What is needed = Set down the listing below again, exactly as written.
══════
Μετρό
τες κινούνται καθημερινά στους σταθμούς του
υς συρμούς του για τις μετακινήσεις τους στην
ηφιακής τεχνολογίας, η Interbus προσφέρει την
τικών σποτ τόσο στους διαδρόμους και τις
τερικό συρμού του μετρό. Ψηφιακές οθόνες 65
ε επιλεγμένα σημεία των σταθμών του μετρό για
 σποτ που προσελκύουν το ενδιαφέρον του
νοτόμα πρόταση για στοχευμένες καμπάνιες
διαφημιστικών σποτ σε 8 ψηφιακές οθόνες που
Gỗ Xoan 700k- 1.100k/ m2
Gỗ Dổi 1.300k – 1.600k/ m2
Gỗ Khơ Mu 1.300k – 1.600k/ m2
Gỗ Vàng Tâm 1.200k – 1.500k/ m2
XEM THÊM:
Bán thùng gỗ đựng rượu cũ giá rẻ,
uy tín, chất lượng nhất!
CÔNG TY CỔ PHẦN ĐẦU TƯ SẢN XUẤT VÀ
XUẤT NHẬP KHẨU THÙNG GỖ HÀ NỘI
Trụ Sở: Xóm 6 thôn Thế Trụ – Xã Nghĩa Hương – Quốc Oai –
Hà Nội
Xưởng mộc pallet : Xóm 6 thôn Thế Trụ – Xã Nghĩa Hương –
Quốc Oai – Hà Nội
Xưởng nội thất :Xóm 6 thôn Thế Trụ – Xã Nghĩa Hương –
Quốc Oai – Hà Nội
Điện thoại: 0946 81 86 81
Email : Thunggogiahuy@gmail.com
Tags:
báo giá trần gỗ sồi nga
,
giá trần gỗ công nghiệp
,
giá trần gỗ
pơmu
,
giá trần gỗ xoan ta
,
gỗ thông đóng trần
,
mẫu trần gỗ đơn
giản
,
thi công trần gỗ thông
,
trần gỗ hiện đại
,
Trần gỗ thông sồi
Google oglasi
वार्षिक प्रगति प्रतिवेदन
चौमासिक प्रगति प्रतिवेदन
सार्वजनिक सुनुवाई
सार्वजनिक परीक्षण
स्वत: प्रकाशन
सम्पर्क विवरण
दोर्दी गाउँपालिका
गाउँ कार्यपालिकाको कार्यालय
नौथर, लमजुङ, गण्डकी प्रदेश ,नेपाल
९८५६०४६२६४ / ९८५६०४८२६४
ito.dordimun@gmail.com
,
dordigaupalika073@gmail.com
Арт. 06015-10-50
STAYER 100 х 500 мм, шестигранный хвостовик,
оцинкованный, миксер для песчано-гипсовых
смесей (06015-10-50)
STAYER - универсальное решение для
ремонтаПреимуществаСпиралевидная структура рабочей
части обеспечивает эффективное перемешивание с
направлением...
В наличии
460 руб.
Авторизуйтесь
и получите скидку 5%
══════
Result =
Μετρό
τες κινούνται καθημερινά στους σταθμούς του
υς συρμούς του για τις μετακινήσεις τους στην
ηφιακής τεχνολογίας, η Interbus προσφέρει την
τικών σποτ τόσο στους διαδρόμους και τις
τερικό συρμού του μετρό. Ψηφιακές οθόνες 65
ε επιλεγμένα σημεία των σταθμών του μετρό για
 σποτ που προσελκύουν το ενδιαφέρον του
νοτόμα πρόταση για στοχευμένες καμπάνιες
διαφημιστικών σποτ σε 8 ψηφιακές οθόνες που
Gỗ Xoan 700k- 1.100k/ m2
Gỗ Dổi 1.300k – 1.600k/ m2
Gỗ Khơ Mu 1.300k – 1.600k/ m2
Gỗ Vàng Tâm 1.200k – 1.500k/ m2
XEM THÊM:
Bán thùng gỗ đựng rượu cũ giá rẻ,
uy tín, chất lượng nhất!
CÔNG TY CỔ PHẦN ĐẦU TƯ SẢN XUẤT VÀ
XUẤT NHẬP KHẨU THÙNG GỖ HÀ NỘI
Trụ Sở: Xóm 6 thôn Thế Trụ – Xã Nghĩa Hương – Quốc Oai –
Hà Nội
Xưởng mộc pallet : Xóm 6 thôn Thế Trụ – Xã Nghĩa Hương –
Quốc Oai – Hà Nội
Xưởng nội thất :Xóm 6 thôn Thế Trụ – Xã Nghĩa Hương –
Quốc Oai – Hà Nội
Điện thoại: 0946 81 86 81
Email : Thunggogiahuy@gmail.com
Tags:
báo giá trần gỗ sồi nga
,
giá trần gỗ công nghiệp
,
giá trần gỗ
pơmu
,
giá trần gỗ xoan ta
,
gỗ thông đóng trần
,
mẫu trần gỗ đơn
giản
,
thi công trần gỗ thông
,
trần gỗ hiện đại
,
Trần gỗ thông sồi
Google oglasi
वार्षिक प्रगति प्रतिवेदन
चौमासिक प्रगति प्रतिवेदन
सार्वजनिक सुनुवाई
सार्वजनिक परीक्षण
स्वत: प्रकाशन
सम्पर्क विवरण
दोर्दी गाउँपालिका
गाउँ कार्यपालिकाको कार्यालय
नौथर, लमजुङ, गण्डकी प्रदेश ,नेपाल
९८५६०४६२६४ / ९८५६०४८२६४
ito.dordimun@gmail.com
,
dordigaupalika073@gmail.com
Арт. 06015-10-50
STAYER 100 х 500 мм, шестигранный хвостовик,
оцинкованный, миксер для песчано-гипсовых
смесей (06015-10-50)
STAYER - универсальное решение для
ремонтаПреимуществаСпиралевидная структура рабочей
части обеспечивает эффективное перемешивание с
направлением...
В наличии
460 руб.
Авторизуйтесь
и получите скидку 5%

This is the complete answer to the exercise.